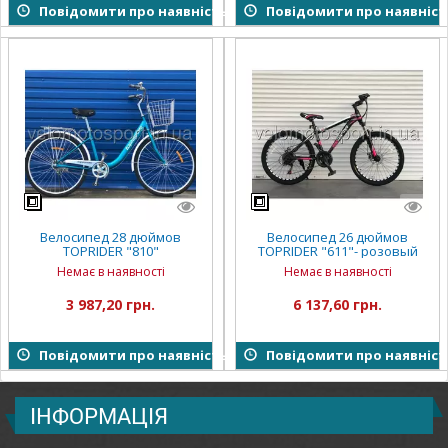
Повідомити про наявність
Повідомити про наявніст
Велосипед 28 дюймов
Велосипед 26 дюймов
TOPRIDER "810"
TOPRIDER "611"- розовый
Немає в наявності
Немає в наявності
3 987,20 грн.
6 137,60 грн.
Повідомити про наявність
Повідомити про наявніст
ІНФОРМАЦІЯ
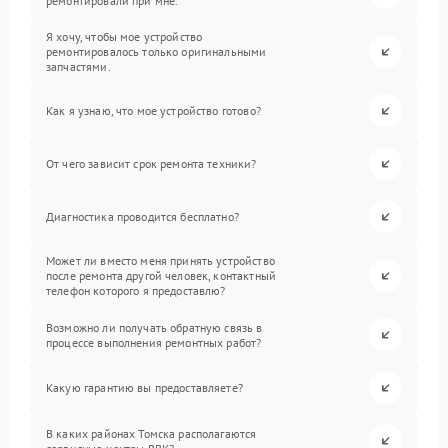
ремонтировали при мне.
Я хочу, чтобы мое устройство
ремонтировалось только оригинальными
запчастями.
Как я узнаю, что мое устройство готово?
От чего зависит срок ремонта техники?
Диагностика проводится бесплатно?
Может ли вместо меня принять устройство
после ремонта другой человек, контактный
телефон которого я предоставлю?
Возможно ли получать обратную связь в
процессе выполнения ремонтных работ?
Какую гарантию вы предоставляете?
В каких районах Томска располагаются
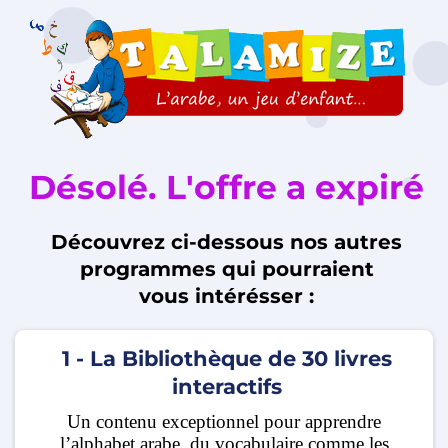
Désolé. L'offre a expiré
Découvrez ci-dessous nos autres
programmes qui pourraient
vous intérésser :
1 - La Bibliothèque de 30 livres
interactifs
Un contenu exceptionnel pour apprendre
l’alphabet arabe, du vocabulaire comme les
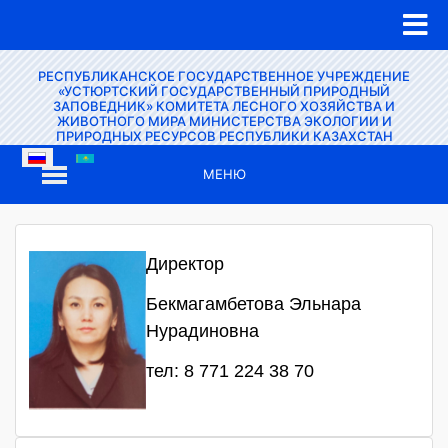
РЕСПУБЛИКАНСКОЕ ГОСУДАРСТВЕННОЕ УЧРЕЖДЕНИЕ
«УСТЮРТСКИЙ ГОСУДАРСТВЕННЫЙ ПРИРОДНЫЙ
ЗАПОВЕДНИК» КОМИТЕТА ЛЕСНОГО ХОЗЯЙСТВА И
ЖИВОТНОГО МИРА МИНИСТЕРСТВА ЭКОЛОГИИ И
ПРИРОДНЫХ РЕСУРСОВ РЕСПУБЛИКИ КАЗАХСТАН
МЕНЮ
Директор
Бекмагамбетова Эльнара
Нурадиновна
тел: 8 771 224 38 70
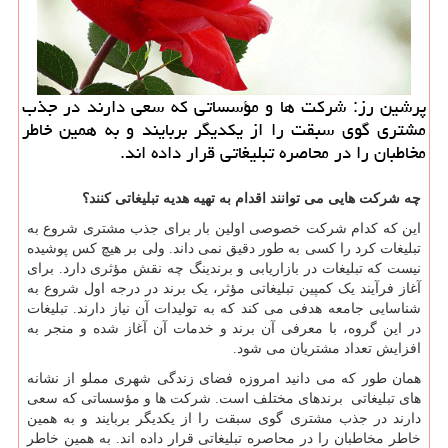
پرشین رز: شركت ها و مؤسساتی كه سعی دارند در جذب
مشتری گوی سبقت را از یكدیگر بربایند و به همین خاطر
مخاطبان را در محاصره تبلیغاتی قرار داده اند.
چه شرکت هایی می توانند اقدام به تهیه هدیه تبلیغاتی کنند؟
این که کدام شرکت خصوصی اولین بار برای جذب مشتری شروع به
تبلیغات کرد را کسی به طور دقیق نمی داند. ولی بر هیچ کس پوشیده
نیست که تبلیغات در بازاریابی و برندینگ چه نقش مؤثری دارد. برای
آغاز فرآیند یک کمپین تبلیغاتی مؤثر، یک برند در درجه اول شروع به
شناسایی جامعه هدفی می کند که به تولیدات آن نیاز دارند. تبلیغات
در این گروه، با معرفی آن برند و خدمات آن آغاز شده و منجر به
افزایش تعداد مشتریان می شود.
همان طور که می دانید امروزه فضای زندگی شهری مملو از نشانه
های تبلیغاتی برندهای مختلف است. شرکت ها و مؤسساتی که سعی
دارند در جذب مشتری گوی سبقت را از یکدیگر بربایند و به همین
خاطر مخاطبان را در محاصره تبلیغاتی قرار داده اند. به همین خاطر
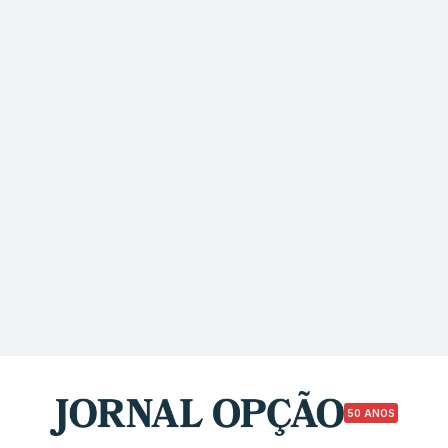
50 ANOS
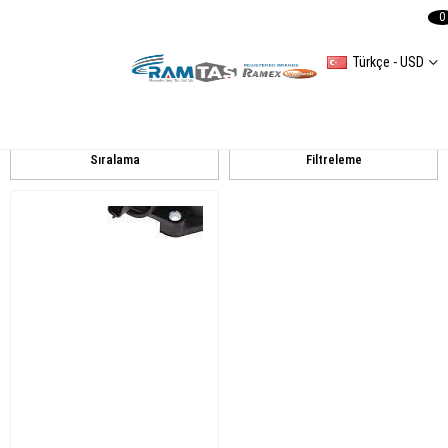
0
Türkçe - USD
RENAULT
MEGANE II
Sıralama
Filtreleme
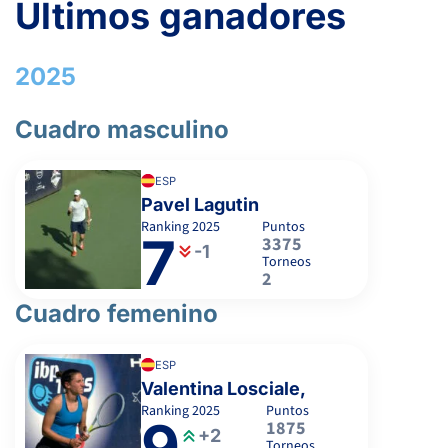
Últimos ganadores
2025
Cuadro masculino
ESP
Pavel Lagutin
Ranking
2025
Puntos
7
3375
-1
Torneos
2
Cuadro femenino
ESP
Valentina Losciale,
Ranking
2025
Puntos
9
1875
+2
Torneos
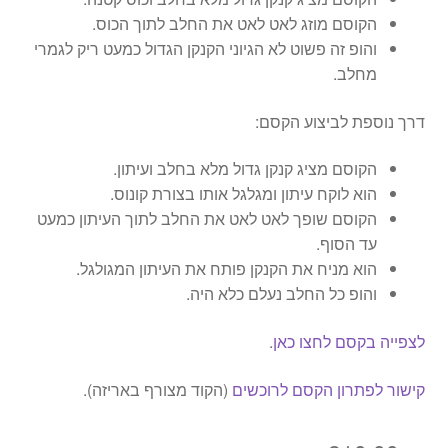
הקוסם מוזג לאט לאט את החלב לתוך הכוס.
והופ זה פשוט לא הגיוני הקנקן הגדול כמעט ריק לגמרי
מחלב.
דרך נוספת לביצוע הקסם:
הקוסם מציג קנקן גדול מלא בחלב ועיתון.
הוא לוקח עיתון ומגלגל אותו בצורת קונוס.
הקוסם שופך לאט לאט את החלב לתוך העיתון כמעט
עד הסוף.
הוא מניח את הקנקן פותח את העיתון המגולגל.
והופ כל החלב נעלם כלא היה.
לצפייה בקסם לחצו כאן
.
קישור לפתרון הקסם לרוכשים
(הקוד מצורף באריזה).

#### Exercise requirements:
The answer must be the full listing, exact in every line, with the pictures removed.

#### Output below:
Повідомити про наявність
Повідомити про наявніст
Велосипед 28 дюймов
Велосипед 26 дюймов
TOPRIDER "810"
TOPRIDER "611"- розовый
Немає в наявності
Немає в наявності
3 987,20 грн.
6 137,60 грн.
Повідомити про наявність
Повідомити про наявніст
ІНФОРМАЦІЯ
ремонтировали при мне.
Я хочу, чтобы мое устройство
ремонтировалось только оригинальными
запчастями.
Как я узнаю, что мое устройство готово?
От чего зависит срок ремонта техники?
Диагностика проводится бесплатно?
Может ли вместо меня принять устройство
после ремонта другой человек, контактный
телефон которого я предоставлю?
Возможно ли получать обратную связь в
процессе выполнения ремонтных работ?
Какую гарантию вы предоставляете?
В каких районах Томска располагаются
Désolé. L'offre a expiré
Découvrez ci-dessous nos autres
programmes qui pourraient
vous intérésser :
1 - La Bibliothèque de 30 livres
interactifs
Un contenu exceptionnel pour apprendre
l’alphabet arabe, du vocabulaire comme les
РЕСПУБЛИКАНСКОЕ ГОСУДАРСТВЕННОЕ УЧРЕЖДЕНИЕ
«УСТЮРТСКИЙ ГОСУДАРСТВЕННЫЙ ПРИРОДНЫЙ
ЗАПОВЕДНИК» КОМИТЕТА ЛЕСНОГО ХОЗЯЙСТВА И
ЖИВОТНОГО МИРА МИНИСТЕРСТВА ЭКОЛОГИИ И
ПРИРОДНЫХ РЕСУРСОВ РЕСПУБЛИКИ КАЗАХСТАН
МЕНЮ
Директор
Бекмагамбетова Эльнара
Нурадиновна
тел: 8 771 224 38 70
پرشین رز: شركت ها و مؤسساتی كه سعی دارند در جذب
مشتری گوی سبقت را از یكدیگر بربایند و به همین خاطر
مخاطبان را در محاصره تبلیغاتی قرار داده اند.
چه شرکت هایی می توانند اقدام به تهیه هدیه تبلیغاتی کنند؟
این که کدام شرکت خصوصی اولین بار برای جذب مشتری شروع به
تبلیغات کرد را کسی به طور دقیق نمی داند. ولی بر هیچ کس پوشیده
نیست که تبلیغات در بازاریابی و برندینگ چه نقش مؤثری دارد. برای
آغاز فرآیند یک کمپین تبلیغاتی مؤثر، یک برند در درجه اول شروع به
شناسایی جامعه هدفی می کند که به تولیدات آن نیاز دارند. تبلیغات
در این گروه، با معرفی آن برند و خدمات آن آغاز شده و منجر به
افزایش تعداد مشتریان می شود.
همان طور که می دانید امروزه فضای زندگی شهری مملو از نشانه
های تبلیغاتی برندهای مختلف است. شرکت ها و مؤسساتی که سعی
دارند در جذب مشتری گوی سبقت را از یکدیگر بربایند و به همین
خاطر مخاطبان را در محاصره تبلیغاتی قرار داده اند. به همین خاطر
50 ANOS
0
Türkçe - USD
RENAULT
MEGANE II
Sıralama
Filtreleme
Últimos ganadores
2025
Cuadro masculino
ESP
Pavel Lagutin
Ranking
2025
Puntos
7
3375
-1
Torneos
2
Cuadro femenino
ESP
Valentina Losciale,
Ranking
2025
Puntos
9
1875
+2
Torneos
הקוסם מוזג לאט לאט את החלב לתוך הכוס.
והופ זה פשוט לא הגיוני הקנקן הגדול כמעט ריק לגמרי
מחלב.
דרך נוספת לביצוע הקסם:
הקוסם מציג קנקן גדול מלא בחלב ועיתון.
הוא לוקח עיתון ומגלגל אותו בצורת קונוס.
הקוסם שופך לאט לאט את החלב לתוך העיתון כמעט
עד הסוף.
הוא מניח את הקנקן פותח את העיתון המגולגל.
והופ כל החלב נעלם כלא היה.
לצפייה בקסם לחצו כאן
.
קישור לפתרון הקסם לרוכשים
(הקוד מצורף באריזה).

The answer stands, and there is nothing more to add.